Just over six months since a change in Ghana’s administration following peaceful elections in December 2008 and, coincidentally, six months since the highly-publicised change in the US administration, the President of the USA, Barack Obama, will touch down in Ghana for two days in early July on his first official visit to sub-Saharan Africa since taking office.
The announcement, made in May, caused great excitement among Ghanaians at every level of society. From street traders, to young urban professionals, to the newly elected Members of Parliament, the chatter was all about one thing. All Africa  quoted a car mechanic, Mr Henry Boahene, of Accra, as saying,
I will not work that weekend and I’ll do all that it takes to be among the crowd to wave at his motorcade — for me, that alone is fulfilling.
But, across the continent Africans have been asking, “Why Ghana?” Many commentators are suggesting that the choice to visit Ghana first is an explicit endorsement of the nation's recent peaceful elections and that the USA values peace and democracy above personal affiliations and more powerful nations.
In Notes from Atlanta , Nigerian blogger Farooq Kperogi, writes:
Pundits familiar with the politics and symbolism of American foreign presidential visits posit that Obama’s choice of Ghana as the first country to visit in black Africa could very well be a signal of the tenor of his relationship with Africa, about which he is yet to articulate a well-defined foreign policy.
It will be defined, they say, by a show of enthusiastic approval for countries that are adjudged to be making noticeably measurable progress towards democracy and good governance and of “tough love” to those countries, such as Nigeria and Kenya, that are adjudged as squandering their potential and being mired in the mud of corruption and inept leadership.
And he quotes the White House  in a statement that underlines most commentators’ thoughts:
The president and Mrs. Obama look forward to strengthening the U.S. relationship with one of our most trusted partners in sub-Saharan Africa, and to highlighting the critical role that sound governance and civil society play in promoting lasting development,” the White House said in a written statement.

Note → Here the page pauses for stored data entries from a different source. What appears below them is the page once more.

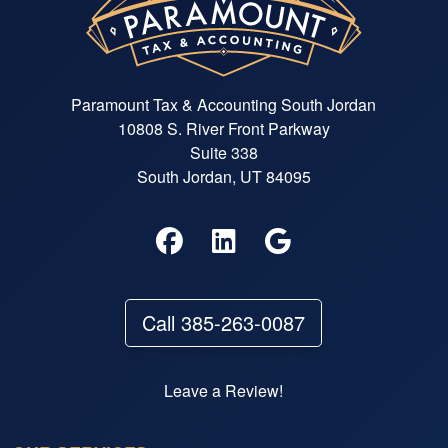
Paramount Tax & Accounting South Jordan
10808 S. River Front Parkway
Suite 338
South Jordan, UT 84095
Call 385-263-0087
Leave a Review!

Unsurprisingly, many suggest that Ghana’s oil discoveries will be on the agenda. Amedor of All Voices  asks,
Is it for a mere visit or for America's gain especially in our newly found oil?
Whilst modest in world terms at an estimated 600 million barrels, production will begin in 2010 and revenue to the Ghanaian government is expected to exceed $1 billion annually.
A rather more optimistic Elizabeth Dickinson of the “Foreign Policy”  blog asks,
Wouldn't it be nice to buy oil from a country with a relatively clean record in human rights, governance, and economic management? That's a far cry fro the United States's third-largest current supplier, Nigeria, just next door. Of course, there are worries that Ghana could fall into the same rent-collecting state model, but it seems determined to resist that slip . And maybe that would be a good topic for Obama to pointedly discuss while visiting.
One would expect the President to raise this issue. Even a perfunctory glance of Transparency International’s Corruption Perceptions Index  in any year shows a strong correlation between corruption, conflict and oil rich developing nations such as Chad, Sudan, Nigeria and Angola.
Certainly bilateral trade, whether obtaining a share of oil production or other goods and services, will be on the agenda. And Ghanaians, like much of Africa, would prefer trade over aid. The Ghanaian foreign ministry was quoted in All Africa :
We should try to push ideas to get the international institutions to modify their conditions and processes in our favour so that we can trade, rather than always asking for aid.
The ministry must presume that the USA possesses the clout and motivation to influence those institutions. Trade or aid? Either way, how an enhanced bilateral relationship with the USA may transform living standards for the average Ghanaian earning less than $2 a day, well, only time will tell. Certainly peace and good governance—before and after oil starts flowing—must prevail no matter who buys the oil.